The Fantastic Affair of Despair, Doorva Devarshi
As a newborn India wails into existence, a silent woman labours away in the cramped copy editorial department of a postcolonial magazine. Her days are fraught with the chauvinism of her male colleagues, sanctioned by the founder, Chief, who fancies himself a revolutionary. In the evenings, she returns to a near-peaceful cohabitation with her widowed, opium-addled landlady. But her monotonous life is suddenly interrupted by an act of extreme violence.
Unable to continue living as she had been, the woman enters a self-imposed exile – first in the city of frescoes, and then in a Himalayan dharamshala. Here, she befriends Leela, the pregnant child-bride of an unremarkable godman. Intimately familiar with violence, she notices how it has seeped into every crevice of this valley haunted by the discord between humankind and nature. Even as a fierce storm razes an entire village and a man-eating leopard prowls the ruins by night, political leaders remain occupied with grand ideas of national development, ignoring the victims’ plight.
All this while, the call of the wild emanating from the heart of the valley grows louder, and she cannot help but embark upon a treacherous trek across the mountainous expanse to answer it. What new twist of fate awaits the woman when she comes face to face with the beast?

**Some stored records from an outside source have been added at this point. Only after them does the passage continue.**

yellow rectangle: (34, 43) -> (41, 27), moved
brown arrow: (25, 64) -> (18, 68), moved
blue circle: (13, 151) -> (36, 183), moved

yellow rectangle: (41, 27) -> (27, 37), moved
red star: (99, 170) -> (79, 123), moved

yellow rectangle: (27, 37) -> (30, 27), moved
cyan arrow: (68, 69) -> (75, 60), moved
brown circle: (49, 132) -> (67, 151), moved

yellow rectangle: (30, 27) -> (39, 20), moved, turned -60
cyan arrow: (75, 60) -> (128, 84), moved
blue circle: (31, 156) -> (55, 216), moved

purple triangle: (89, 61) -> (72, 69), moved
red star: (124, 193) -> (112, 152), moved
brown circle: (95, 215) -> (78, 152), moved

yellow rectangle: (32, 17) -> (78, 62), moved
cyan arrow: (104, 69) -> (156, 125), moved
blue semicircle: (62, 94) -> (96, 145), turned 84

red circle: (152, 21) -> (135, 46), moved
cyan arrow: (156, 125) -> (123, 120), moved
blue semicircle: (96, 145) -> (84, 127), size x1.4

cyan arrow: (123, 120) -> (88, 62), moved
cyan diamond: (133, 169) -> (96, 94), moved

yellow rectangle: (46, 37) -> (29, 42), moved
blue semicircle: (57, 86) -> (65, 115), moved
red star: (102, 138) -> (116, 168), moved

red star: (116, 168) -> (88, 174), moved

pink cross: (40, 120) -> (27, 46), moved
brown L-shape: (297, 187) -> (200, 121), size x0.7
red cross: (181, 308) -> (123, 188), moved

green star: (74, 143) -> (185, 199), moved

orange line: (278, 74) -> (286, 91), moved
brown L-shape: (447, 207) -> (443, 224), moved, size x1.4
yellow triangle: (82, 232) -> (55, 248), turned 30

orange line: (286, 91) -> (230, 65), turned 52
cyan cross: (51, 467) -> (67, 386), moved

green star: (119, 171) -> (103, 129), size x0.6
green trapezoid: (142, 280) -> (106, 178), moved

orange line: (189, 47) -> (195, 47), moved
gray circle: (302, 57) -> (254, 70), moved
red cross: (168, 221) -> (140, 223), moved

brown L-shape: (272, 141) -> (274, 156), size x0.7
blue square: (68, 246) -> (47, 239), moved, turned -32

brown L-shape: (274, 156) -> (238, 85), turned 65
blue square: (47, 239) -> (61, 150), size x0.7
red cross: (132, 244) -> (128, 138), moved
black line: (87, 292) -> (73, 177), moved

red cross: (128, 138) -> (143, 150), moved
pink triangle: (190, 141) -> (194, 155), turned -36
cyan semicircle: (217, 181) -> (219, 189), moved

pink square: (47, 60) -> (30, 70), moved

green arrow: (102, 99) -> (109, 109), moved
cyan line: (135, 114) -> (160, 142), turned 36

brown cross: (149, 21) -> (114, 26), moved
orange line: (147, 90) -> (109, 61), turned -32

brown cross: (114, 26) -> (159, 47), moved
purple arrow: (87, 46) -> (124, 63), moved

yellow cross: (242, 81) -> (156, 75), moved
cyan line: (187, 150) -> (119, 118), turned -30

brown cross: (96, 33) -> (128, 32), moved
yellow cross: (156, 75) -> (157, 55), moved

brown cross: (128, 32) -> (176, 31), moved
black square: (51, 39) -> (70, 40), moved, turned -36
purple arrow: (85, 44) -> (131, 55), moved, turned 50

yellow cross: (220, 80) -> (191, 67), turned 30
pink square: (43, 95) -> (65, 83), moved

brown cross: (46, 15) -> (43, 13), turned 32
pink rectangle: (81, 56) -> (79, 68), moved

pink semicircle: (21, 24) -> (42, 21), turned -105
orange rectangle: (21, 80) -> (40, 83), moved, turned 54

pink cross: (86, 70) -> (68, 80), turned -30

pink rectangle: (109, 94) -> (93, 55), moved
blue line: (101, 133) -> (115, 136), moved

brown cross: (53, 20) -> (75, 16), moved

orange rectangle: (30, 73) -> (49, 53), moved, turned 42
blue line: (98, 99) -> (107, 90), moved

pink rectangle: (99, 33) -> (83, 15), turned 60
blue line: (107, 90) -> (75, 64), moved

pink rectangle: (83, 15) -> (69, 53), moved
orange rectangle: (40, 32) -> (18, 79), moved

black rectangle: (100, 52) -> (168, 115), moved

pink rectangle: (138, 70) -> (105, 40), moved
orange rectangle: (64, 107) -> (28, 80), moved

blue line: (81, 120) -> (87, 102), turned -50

Cracks in the Wall, Neera Kashyap
Cracks in the Wall is a collection of short stories that deal with attempts to heal. It reveals multi-faceted struggles – mental, familial, societal – individuals confront as they navigate their fears, traumas and desires through their lives. It gives readers a window into the tumult that such a process entails, with insightful but often difficult revelations. Be it a working woman in an abusive marriage who finally finds the courage to seek help, a mother who has to choose between the government and rebels to keep her child safe, a wife who must come to terms with lost motherhood or a marriage stifled by megalomania, these stories mirror deep-rooted fractures both at a personal and social level.
Death of a Gentleman, Riva Razdan
Yuvraaj Khanna is on the brink of the stupendous success he has dreamt about his whole life. His grocery delivery startup has just secured 900 million dollars in valuation, and he is engaged to the beautiful Sanjanaa Gandhi, a doctor from Tony Malabar Hill.
And then, the death of his wealthy father disrupts everything. The father who had abandoned him when he was a child.
A murder investigation unfolds, throwing the spotlight on Yuvraaj and revealing deep-rooted rivalries and unresolved tensions, laying bare the brutal lengths people will go to in their quest for success and social standing.
Saraswati, Gurnaik Johal
Centuries ago, the myths say, the holy river Saraswati flowed through what is now Northern India. But when Satnam arrives in his ancestral village for his grandmother’s funeral, he is astonished to find water in the long-dry well behind her house. The discovery sets in motion a contentious scheme to unearth the lost river and build a gleaming new city on its banks, and Satnam – adrift from his job, girlfriend and flat back in London – soon finds himself swept up in this ferment of nationalist pride.
As the river alters Satnam’s course, so it reveals buried ties to six distant relatives scattered across the globe – from an ambitious writer with her eye on legacy to a Kenyan archaeologist to a Bollywood stunt double – who are brought together in a rapidly changing India.